The shirts went through approximately 10 to 20 freeze-thaw cycles as different groups of raters sniffed them over multiple lab sessions, although this was not precisely tracked. Repeated thawing can potentially lead to bacterial activity that can change odor quality. If freeze-thaw cycles reduced odor intensity, the results might actually underestimate the true relationship between testosterone and perceived dominance.

"Sniffing sticks" is being used by University of Victoria researcher Marlies Hofer to understand how loss of smell affects health and wellbeing.
“Sniffing sticks” used by University of Victoria researcher Marlies Hofer to understand how loss of smell affects health and well-being. (Photo: University of Victoria)
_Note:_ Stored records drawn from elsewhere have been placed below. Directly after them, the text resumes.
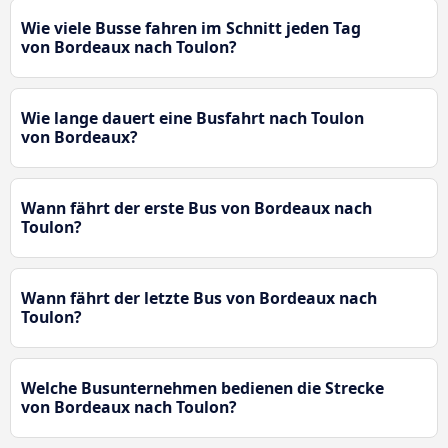
Wie viele Busse fahren im Schnitt jeden Tag
von Bordeaux nach Toulon?
Wie lange dauert eine Busfahrt nach Toulon
von Bordeaux?
Wann fährt der erste Bus von Bordeaux nach
Toulon?
Wann fährt der letzte Bus von Bordeaux nach
Toulon?
Welche Busunternehmen bedienen die Strecke
von Bordeaux nach Toulon?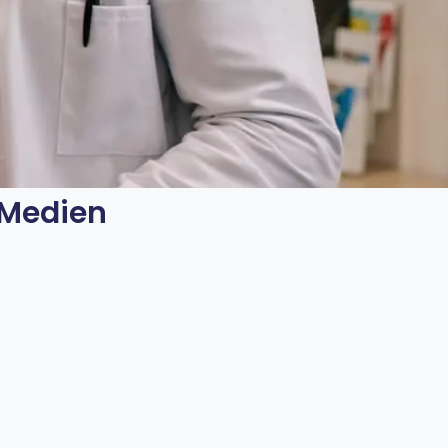
 Medien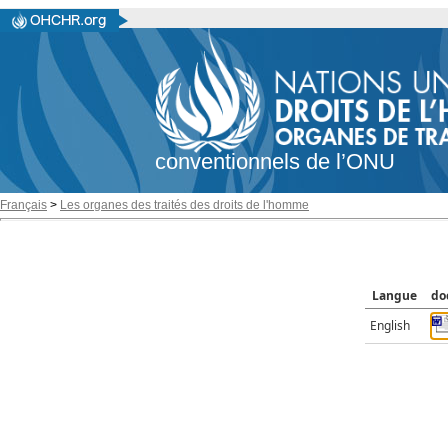
conventionnels de l’ONU
Français
>
Les organes des traités des droits de l'homme
Langue
do
English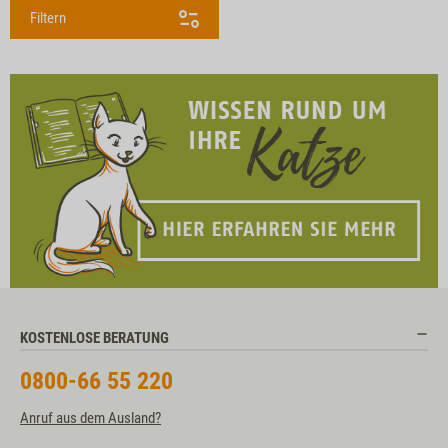
Filtern
KOSTENLOSE BERATUNG
0800-66 55 220
Anruf aus dem Ausland?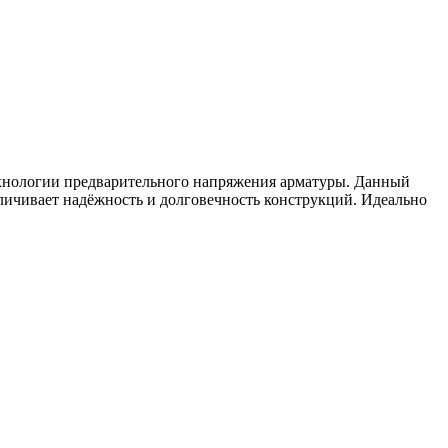
хнологии предварительного напряжения арматуры. Данный
личивает надёжность и долговечность конструкций. Идеально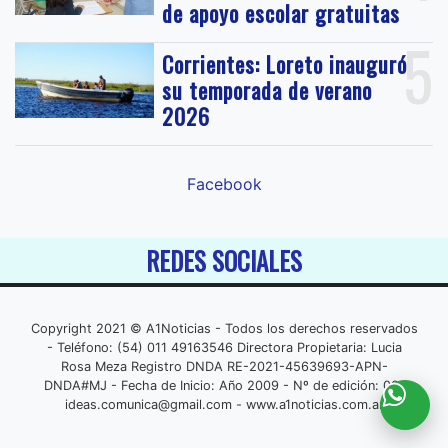
de apoyo escolar gratuitas
5
Corrientes: Loreto inauguró
su temporada de verano
2026
Facebook
REDES SOCIALES
Copyright 2021 © A1Noticias - Todos los derechos reservados
- Teléfono: (54) 011 49163546 Directora Propietaria: Lucia
Rosa Meza Registro DNDA RE-2021-45639693-APN-
DNDA#MJ - Fecha de Inicio: Año 2009 - Nº de edición: 001
ideas.comunica@gmail.com
- www.a1noticias.com.ar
Why dominance and not prestige?

The fact that testosterone predicted perceived dominance but prestige may not reflect the different timing of the evolution of these two paths to social status. Dominance through force is an evolutionarily ancient mechanism that humans share with many other species. Prestige appears to be unique to humans and likely arose more recently from the need to identify qualified group members and learn from them.

If dominance detection by odor conferred a survival advantage deeper into evolutionary history, natural selection would have had more time to refine this ability than to detect prestige. The biological systems that link testosterone to body odor, and the perceptual systems that allow others to interpret these signals, may have been shaped by millions of years of evolution.
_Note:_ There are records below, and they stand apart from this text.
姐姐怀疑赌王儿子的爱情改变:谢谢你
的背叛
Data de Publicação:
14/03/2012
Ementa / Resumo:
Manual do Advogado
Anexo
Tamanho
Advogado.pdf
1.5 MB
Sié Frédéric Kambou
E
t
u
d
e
The results open new questions about how people navigate social hierarchies through sensory channels they rarely recognize. From first impressions to workplace dynamicsThe subtle chemical signals that people transmit and detect can influence outcomes in ways that are worth understanding better.


Paper notes

Limitations of the study

The study measured testosterone at only one time point for each participant rather than averaging across multiple measurements, which would have provided more reliable raw estimates. The sample size of 71 odor donors (after removing outliers), although comparable to similar studies, remains less than ideal for detecting correlations with high accuracy.
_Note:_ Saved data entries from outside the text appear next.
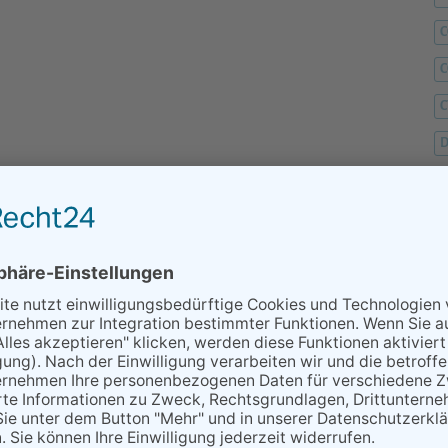
C
C
D
F
F
G
H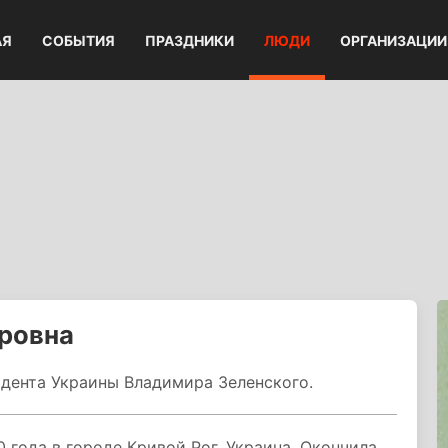
АЯ
СОБЫТИЯ
ПРАЗДНИКИ
ЛЮДИ
ОРГАНИЗАЦИИ
ровна
идента Украины Владимира Зеленского.
 года в городе Кривой Рог, Украина. Окончила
Each shirt went through approximately 10 to 20 freeze-thaw cycles, which has not been systematically studied and may affect odor properties. The study did not collect data on the menstrual cycle phase of the female raters using gold standard methods, preventing analysis of how cycle stage may influence odor perception. The study also did not differentiate between East and South Asian participants when controlling for ethnicity.

The researchers were unable to test whether perceived dominance accurately reflected the actual social status of scent donors because the study relied on self-reports rather than peer ratings or objective behavioral measures.

Funding and Disclosure

This research was funded by a Psi Chi Marlies K. Hofer Student Research Grant. The lead author is supported by a Canadian Institutes of Health Research grant, a British Columbia Medical Research Trainee Fellowship, and a Social Sciences and Humanities Research Council Postdoctoral Fellowship. Funding sources had no role in study design, data interpretation, or publication decisions. The authors declared no competing interests.

Publication information

Hofer M.K., Peng T., Lay J.C. and Chen F.S. “The role of testosterone in the perception of social status based on smell,” published in the journal Evolution and human behavior46, 106752. DOI:10.1016/j.evolhumbehav.2025.106752.